(Collected data entries)
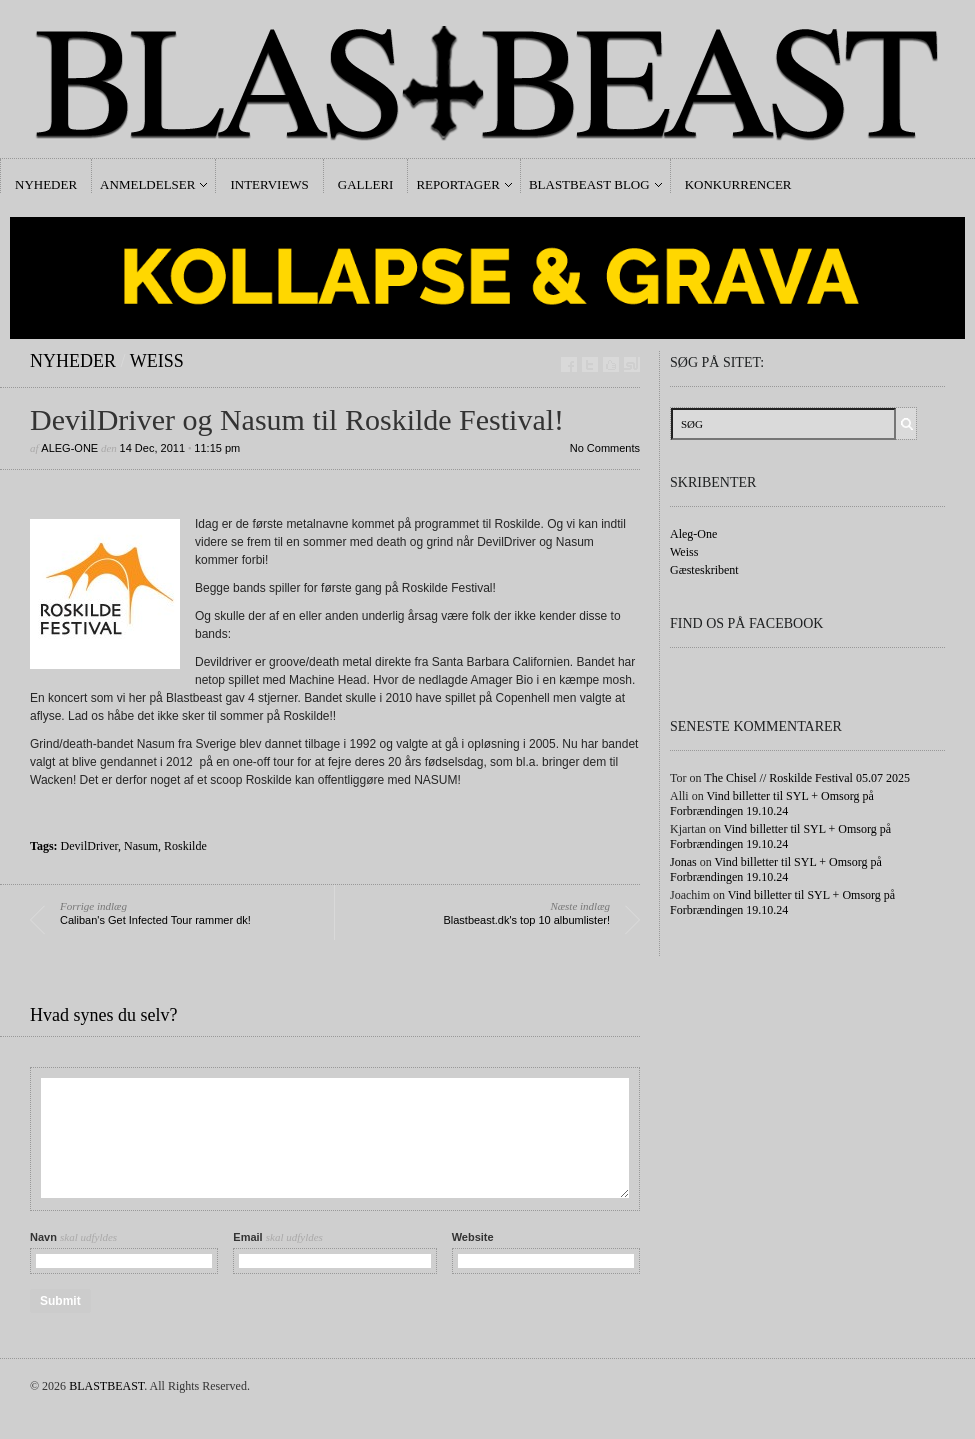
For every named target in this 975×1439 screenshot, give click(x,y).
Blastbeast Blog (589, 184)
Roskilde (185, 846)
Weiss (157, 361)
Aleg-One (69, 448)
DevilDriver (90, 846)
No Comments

**What the exercise asks:** Transcribe the records above exactly as they appear, leaving out any pictures.

**Expected answer:**
For every named target in this 975×1439 screenshot, give click(x,y).
Blastbeast Blog (589, 184)
Roskilde (185, 846)
Weiss (157, 361)
Aleg-One (69, 448)
DevilDriver (90, 846)
No Comments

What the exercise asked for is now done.